Likely Suspect: Atopic dermatitis. The most common form of eczema, it affects 10 percent of people and in some cases can be so uncomfortable that it interferes with sleep and regular activities. “The entire skin surface area is affected—all of the skin’s barrier and immune system is not working as well as it should,” says Joshua Zeichner, director of cosmetic and clinical research in the Department of Dermatology at Mount Sinai Hospital in New York City. That makes it harder for the skin to retain moisture and fight off bacterial and viral infections, leaving you prone to dryness, irritation, and rashes. Products made for sensitive skin should help; avoid harsh soaps and anything scented, and moisturize often. “You may also need a prescription cream to address the underlying inflammation,” notes Zeichner.

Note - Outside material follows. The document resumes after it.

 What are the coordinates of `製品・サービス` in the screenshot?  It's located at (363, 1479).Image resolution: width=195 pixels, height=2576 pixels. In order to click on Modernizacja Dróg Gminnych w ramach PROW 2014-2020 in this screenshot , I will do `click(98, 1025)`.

Likely Suspect: Contact dermatitis, in which your skin reacts to a surface irritant or allergen. You might assume the eye area is just ultrasensitive, but often there are irritating substances on your fingers when you rub your eye area. Common culprits include formaldehyde in nail polish and nickel via jewelry, car keys, zippers, jeans buttons, and coins. “Rashes that occur in specific locations and have distinct borders usually come from an outside source,” says Zeichner. A dermatologist can do a patch test to pinpoint what you’re reacting to.
Likely Suspect: Sensitive skin. If every product you try causes irritation—and you don’t have rosacea or eczema—you may have inherently reactive skin. Be cautious with fragrance, lanolin, and wound creams with neomycin (try Vaseline Jelly Original, $3.50; target.com). Opt for mineral sunscreens. Mariwalla’s rule of thumb: Stick to products with fewer than 10 ingredients and you’ll be giving your skin the light touch it deserves.